The RFP devotes only one out of the RFP’s 54 pages to “data access requirements.” It states that an “online query tool” will allow result sets restricted to certain symbols, reporter, customer, date ranges, and so-on, and that the system must also provide for a “bulk extraction and download of data” including “capabilities to define the logic, frequency, format and distribution method.”
This lack of detail is jarring given the scale of the project, and raises the question of how the results of a query are expected to be delivered and used. If a regulator had a 100Mb telecom line dedicated just to receiving data from the CAT, a download of just one day’s worth of data would take about 13 days. Even a 1Gb line – the same bandwidth as the kind of high-capacity cable most typically used to physically connect a workstation or server to a local networking switch in the same office or datacenter cabinet – would only let a download keep up with the CAT, meaning taking 1 year to download 1 year’s worth of data.
Storing any significant slice of the data would require a massive local storage system. For example, a dataset allowing a search for a certain pattern of activity over a universe of securities over a 6 month period might require 1.6 petabytes of local storage at the regulator’s site. Just the disk systems to hold this would require a small room full of densely packed computer equipment with significant power and cooling requirements.

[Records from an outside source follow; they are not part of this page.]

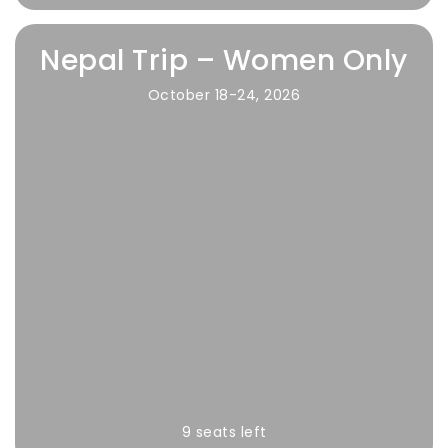
Nepal Trip – Women Only
October 18-24, 2026
9 seats left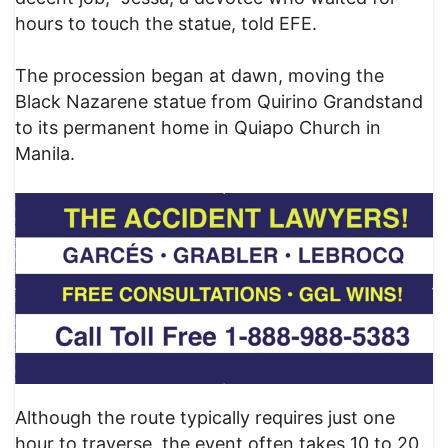
hours to touch the statue, told EFE.
The procession began at dawn, moving the
Black Nazarene statue from Quirino Grandstand
to its permanent home in Quiapo Church in
Manila.
Although the route typically requires just one
hour to traverse, the event often takes 10 to 20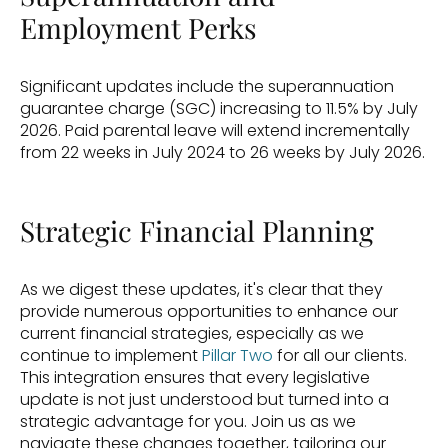
Employment Perks
Significant updates include the superannuation 
guarantee charge (SGC) increasing to 11.5% by July 
2026. Paid parental leave will extend incrementally 
from 22 weeks in July 2024 to 26 weeks by July 2026.
Strategic Financial Planning
As we digest these updates, it's clear that they 
provide numerous opportunities to enhance our 
current financial strategies, especially as we 
continue to implement 
Pillar Two
 for all our clients. 
This integration ensures that every legislative 
update is not just understood but turned into a 
strategic advantage for you. Join us as we 
navigate these changes together, tailoring our 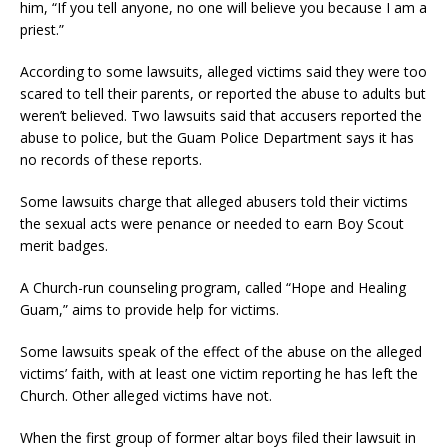
him, “If you tell anyone, no one will believe you because I am a
priest.”
According to some lawsuits, alleged victims said they were too
scared to tell their parents, or reported the abuse to adults but
weren’t believed. Two lawsuits said that accusers reported the
abuse to police, but the Guam Police Department says it has
no records of these reports.
Some lawsuits charge that alleged abusers told their victims
the sexual acts were penance or needed to earn Boy Scout
merit badges.
A Church-run counseling program, called “Hope and Healing
Guam,” aims to provide help for victims.
Some lawsuits speak of the effect of the abuse on the alleged
victims’ faith, with at least one victim reporting he has left the
Church. Other alleged victims have not.
When the first group of former altar boys filed their lawsuit in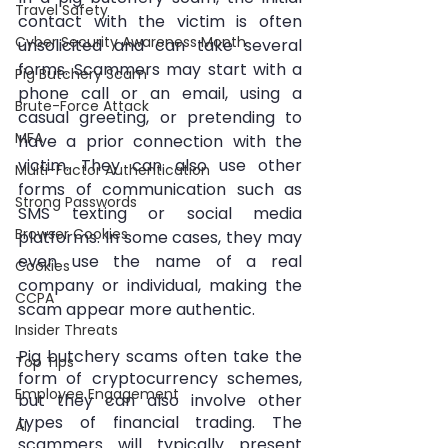
Travel Safety
contact with the victim is often 
Cyber Security Awareness Month
unsolicited and can take several 
forms. Scammers may start with a 
Pig Butchery Scam
phone call or an email, using a 
Brute-Force Attack
casual greeting, or pretending to 
MFA
have a prior connection with the 
victim. They can also use other 
Multi-Factor Authentication
forms of communication such as 
Strong Passwords
SMS texting or social media 
Browser Cookies
platforms. In some cases, they may 
even use the name of a real 
Cookies
company or individual, making the 
CCPA
scam appear more authentic.
Insider Threats
Pig butchery scams often take the 
Top Tips
form of cryptocurrency schemes, 
Employee Engagement
but they can also involve other 
types of financial trading. The 
AI
scammers will typically present 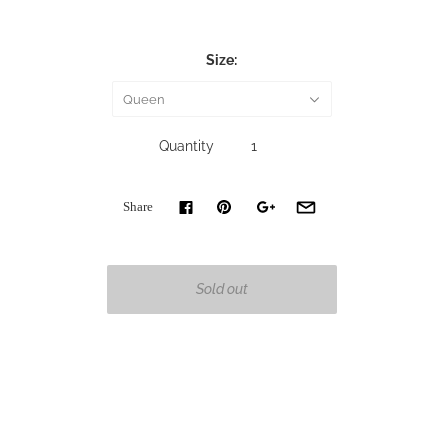
Size:
Queen
Quantity
Share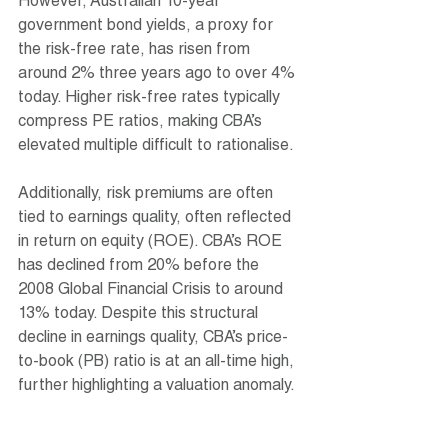
However, Australian 10-year 
government bond yields, a proxy for 
the risk-free rate, has risen from 
around 2% three years ago to over 4% 
today. Higher risk-free rates typically 
compress PE ratios, making CBA’s 
elevated multiple difficult to rationalise.
Additionally, risk premiums are often 
tied to earnings quality, often reflected 
in return on equity (ROE). CBA’s ROE 
has declined from 20% before the 
2008 Global Financial Crisis to around 
13% today. Despite this structural 
decline in earnings quality, CBA’s price-
to-book (PB) ratio is at an all-time high, 
further highlighting a valuation anomaly. 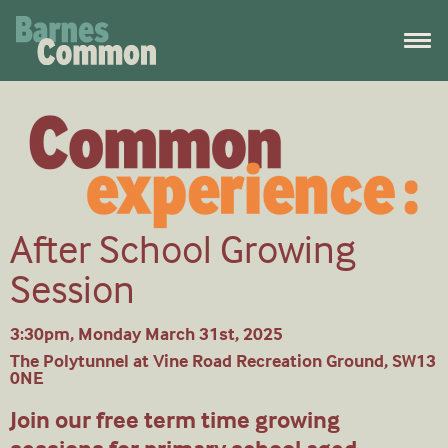
After School Growing
Session
3:30pm, Monday March 31st, 2025
The Polytunnel at Vine Road Recreation Ground, SW13
0NE
Join our free term time growing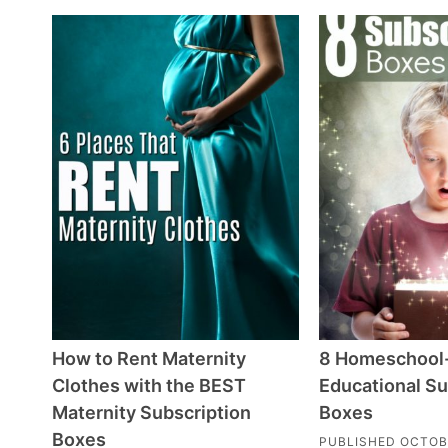
How to Rent Maternity
8 Homeschool
Clothes with the BEST
Educational Su
Maternity Subscription
Boxes
Boxes
PUBLISHED
OCTOB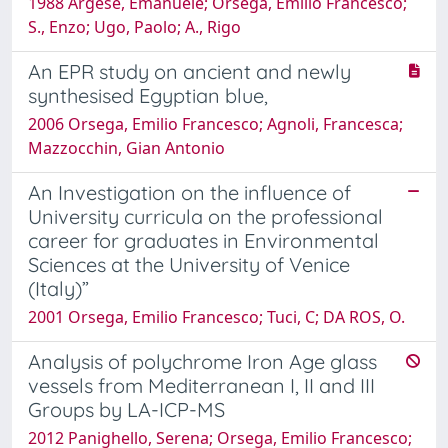
1988 Argese, Emanuele; Orsega, Emilio Francesco;
S., Enzo; Ugo, Paolo; A., Rigo
An EPR study on ancient and newly
synthesised Egyptian blue,
2006 Orsega, Emilio Francesco; Agnoli, Francesca;
Mazzocchin, Gian Antonio
An Investigation on the influence of
University curricula on the professional
career for graduates in Environmental
Sciences at the University of Venice
(Italy)”
2001 Orsega, Emilio Francesco; Tuci, C; DA ROS, O.
Analysis of polychrome Iron Age glass
vessels from Mediterranean I, II and III
Groups by LA-ICP-MS
2012 Panighello, Serena; Orsega, Emilio Francesco;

Finally, and by a significant margin the most challenging, is the computational system that would effectively analyze this dataset. Tools like Excel that are familiar to most of us are laughably inadequate to the work, with a limit of 1 million rows as compared to the 7.3 trillion records expected to constitute the dataset in the example above. Even statistical packages like SAS, R, and Matlab can only efficiently analyze the amount of data that can fit into the computer’s RAM – generally a paltry few GB, or a millionth of the dataset discussed in this example. For this reason, financial analysis programs that work on large datasets are often written in low-level programming languages like C or Java, with the data stored in files structured to be optimal for the analysis to be performed, for example in time series. While there are general distributed computational frameworks that have been designed to work with massive datasets found in domains like search and machine learning, for example Hadoop and related projects, they must be carefully engineered and meshed to the data store they are meant to operate on.
If the CAT does not include such an analytical engine, regulators must plan on building and maintaining powerful computational and storage clusters in datacenters that are connected to the CAT via high-capacity cross-connects, and designing these computational clusters to use powerful analytical tools capable of working effectively with massive datasets. But in addition to seeming redundant with the CAT infrastructure, such an undertaking seems technically ambitious and costly not to be incorporated into the scope and financing structure of the CAT.
An analytical system might be grafted onto the CAT after the fact as a separate project, but decisions made in implementing the CAT could have a huge effect on the cost and effort involved. In the worst case, the CAT provider might have selected an architecture like a relational database that meets the reporting requirements of the RFP – essentially selecting a subset of data – but is totally unsuitable for supporting the type of flexible analysis that will allow regulators to answer the questions that interest them. The best solution appears to be to include a powerful analytical engine within the scope of the CAT itself.
To this end, the SROs should amend the RFP to include a set of questions that they expect the CAT to allow them to answer, and require bidders to explain in detail how the analytical tools included in their proposal can be used to answer the questions that have motivated the creation of the CAT, for example:
- Detect and identify wash trades used to manipulate volumes and/or prices, including wash trades among a network of collaborators.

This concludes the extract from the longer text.